Abstract

Food offers highly profitable opportunities to criminal actors. Recent cases, from wine and meat adulteration to milk powder contaminations, have brought renewed attention to forms of harmful activities which have long occurred in the food sector. Despite several scandals over the last few decades, food has so far received scant criminological attention and the concept of food crime remains subject to different definitions. This article assesses regulations in the United Kingdom (UK) and UK authorities’ official reports published between 2013 and 2018 through a review of academic literature published in English. It charts the evolution of the food crime concept, its various meanings, and different harmful activities associated with food crime, which originate from unlawful acts and omissions.

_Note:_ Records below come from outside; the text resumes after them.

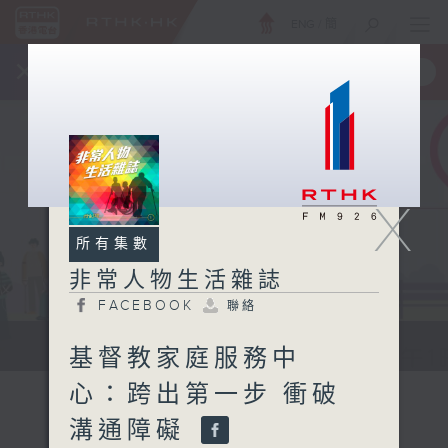
ENG
/
簡
×
全新 RTHK On The Go
取得
一手掌握 RTHK 電台、電視節目
X
所有集數
非常人物生活雜誌
FACEBOOK
聯絡
非常人物生活雜誌
基督教家庭服務中
心：跨出第一步 衝破
溝通障礙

This article also points out that further criminological research needs to address the definitional issue of food crime and inform a more integrated policy approach by considering activities beyond food fraud and the protection of food safety.

Highlights

  • Questionable, harmful and criminal practices, such as fraudulent activities of adulteration and misrepresentation or addition of chemicals, have a long history in the food sector (Phillips and French 1998; Walters 2010; South 2010; Croall 2013; Tourangeau and Fitzgerald 2020).Only within the last two decades has criminology considered these acts and omissions under the label of food crime. food crime has a long history, it has come to public attention only after certain notable public scandals, such as the “horsemeat scandal,” where, in 2013, cow meat across Europe was found to have been adulterated fraudulently with horsemeat

  • It charts the evolution of the food crime concept, its various meanings, and different harmful activities associated with food crime, which originate from unlawful acts and omissions

  • Notwithstanding the huge exposure to several food scandals, few people know what food crime means, and criminological interest in the problem has been scant. Practices, such as pollution caused by long-distance food transportation, the sale of adulterated food, the abuse of chemicals, and the exploitation of workers, as well as fraudulent trading behaviors committed by corporations and governments, have been considered more within discourses on food security and the violation of safety regulations rather than activities whose legal and criminological aspects are worth analyzing within a socio-legal perspective (Lang and Heasman 2004; Walters 2010)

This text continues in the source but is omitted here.